**EXERCISE AIM:** Your answer must be the records below, given again exactly, with no pictures in it.

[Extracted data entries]

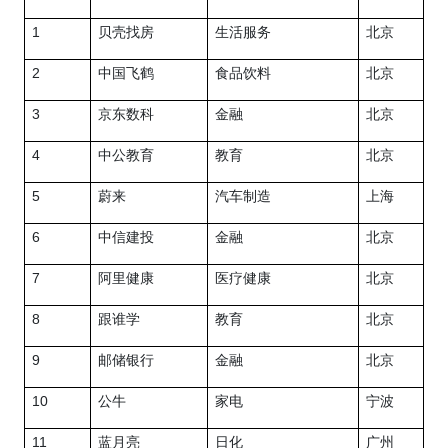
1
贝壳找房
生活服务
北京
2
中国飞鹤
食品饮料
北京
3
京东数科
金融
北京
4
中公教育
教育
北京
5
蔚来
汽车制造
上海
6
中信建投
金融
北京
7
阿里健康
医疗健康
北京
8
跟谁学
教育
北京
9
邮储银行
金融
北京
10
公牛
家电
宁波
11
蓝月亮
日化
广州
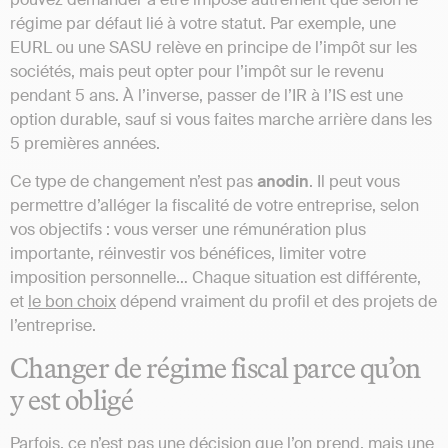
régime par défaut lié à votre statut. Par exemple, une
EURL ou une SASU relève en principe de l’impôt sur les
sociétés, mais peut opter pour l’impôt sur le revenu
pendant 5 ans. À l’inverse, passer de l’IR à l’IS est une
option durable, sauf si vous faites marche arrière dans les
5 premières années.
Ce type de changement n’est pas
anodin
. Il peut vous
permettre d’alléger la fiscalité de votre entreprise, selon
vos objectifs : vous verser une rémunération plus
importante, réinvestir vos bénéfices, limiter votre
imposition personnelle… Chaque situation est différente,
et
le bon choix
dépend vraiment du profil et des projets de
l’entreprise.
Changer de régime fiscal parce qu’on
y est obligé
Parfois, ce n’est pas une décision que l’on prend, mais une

**EXERCISE ANSWER:**
1
贝壳找房
生活服务
北京
2
中国飞鹤
食品饮料
北京
3
京东数科
金融
北京
4
中公教育
教育
北京
5
蔚来
汽车制造
上海
6
中信建投
金融
北京
7
阿里健康
医疗健康
北京
8
跟谁学
教育
北京
9
邮储银行
金融
北京
10
公牛
家电
宁波
11
蓝月亮
日化
广州
régime par défaut lié à votre statut. Par exemple, une
EURL ou une SASU relève en principe de l’impôt sur les
sociétés, mais peut opter pour l’impôt sur le revenu
pendant 5 ans. À l’inverse, passer de l’IR à l’IS est une
option durable, sauf si vous faites marche arrière dans les
5 premières années.
Ce type de changement n’est pas
anodin
. Il peut vous
permettre d’alléger la fiscalité de votre entreprise, selon
vos objectifs : vous verser une rémunération plus
importante, réinvestir vos bénéfices, limiter votre
imposition personnelle… Chaque situation est différente,
et
le bon choix
dépend vraiment du profil et des projets de
l’entreprise.
Changer de régime fiscal parce qu’on
y est obligé
Parfois, ce n’est pas une décision que l’on prend, mais une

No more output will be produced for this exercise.